[[ Records for the task, beginning ]]

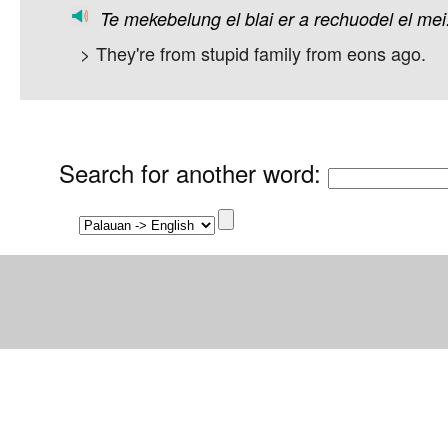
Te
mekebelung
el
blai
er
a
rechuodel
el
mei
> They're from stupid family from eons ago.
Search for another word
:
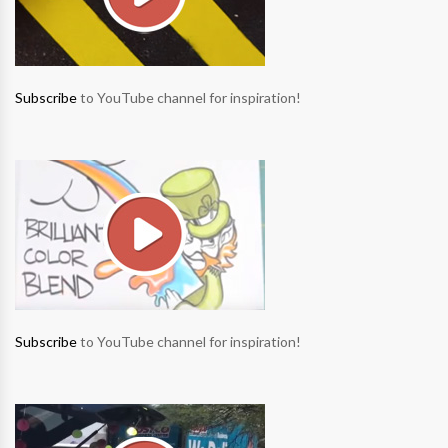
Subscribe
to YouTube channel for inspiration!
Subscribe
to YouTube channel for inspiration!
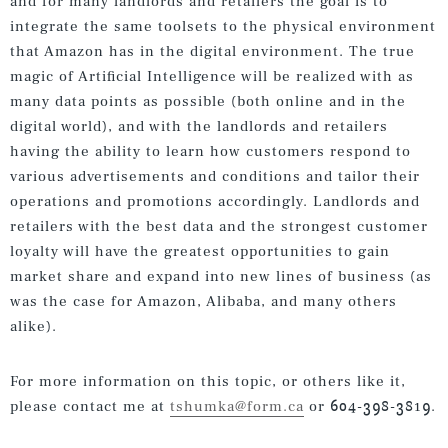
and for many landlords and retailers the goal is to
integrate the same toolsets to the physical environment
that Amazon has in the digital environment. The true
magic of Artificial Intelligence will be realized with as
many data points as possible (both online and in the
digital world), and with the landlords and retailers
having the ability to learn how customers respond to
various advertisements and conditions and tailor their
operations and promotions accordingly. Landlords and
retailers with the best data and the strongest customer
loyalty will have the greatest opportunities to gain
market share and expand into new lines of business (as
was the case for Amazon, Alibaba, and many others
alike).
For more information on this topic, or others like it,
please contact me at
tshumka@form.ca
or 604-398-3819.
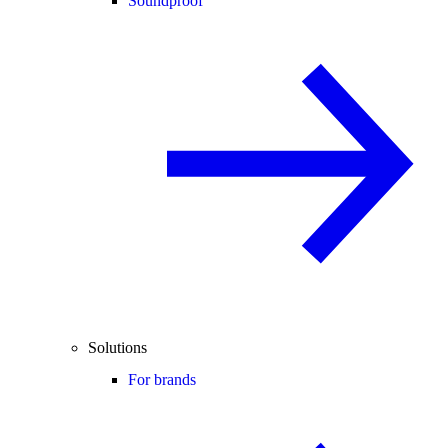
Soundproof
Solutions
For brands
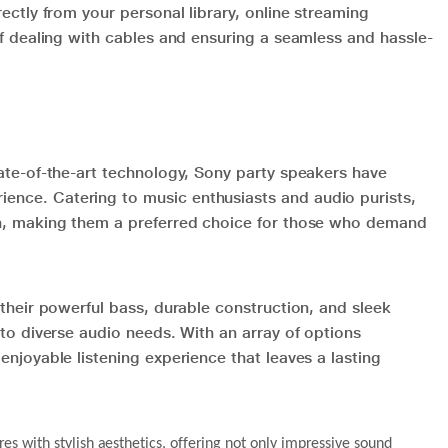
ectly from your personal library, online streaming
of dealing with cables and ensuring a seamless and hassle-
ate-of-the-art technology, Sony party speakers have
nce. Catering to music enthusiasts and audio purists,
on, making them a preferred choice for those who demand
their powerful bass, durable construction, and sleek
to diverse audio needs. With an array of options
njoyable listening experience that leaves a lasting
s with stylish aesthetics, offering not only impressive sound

[[ Records for the task, end ]]

Task: Above are the records; restate exactly the lines from the one containing "was the case" through the one containing "njoyable listening experience", keeping pictures out.

Response below:
was the case for Amazon, Alibaba, and many others
alike).
For more information on this topic, or others like it,
please contact me at
tshumka@form.ca
or 604-398-3819.
Soundproof
Solutions
For brands
ectly from your personal library, online streaming
of dealing with cables and ensuring a seamless and hassle-
ate-of-the-art technology, Sony party speakers have
nce. Catering to music enthusiasts and audio purists,
on, making them a preferred choice for those who demand
their powerful bass, durable construction, and sleek
to diverse audio needs. With an array of options
njoyable listening experience that leaves a lasting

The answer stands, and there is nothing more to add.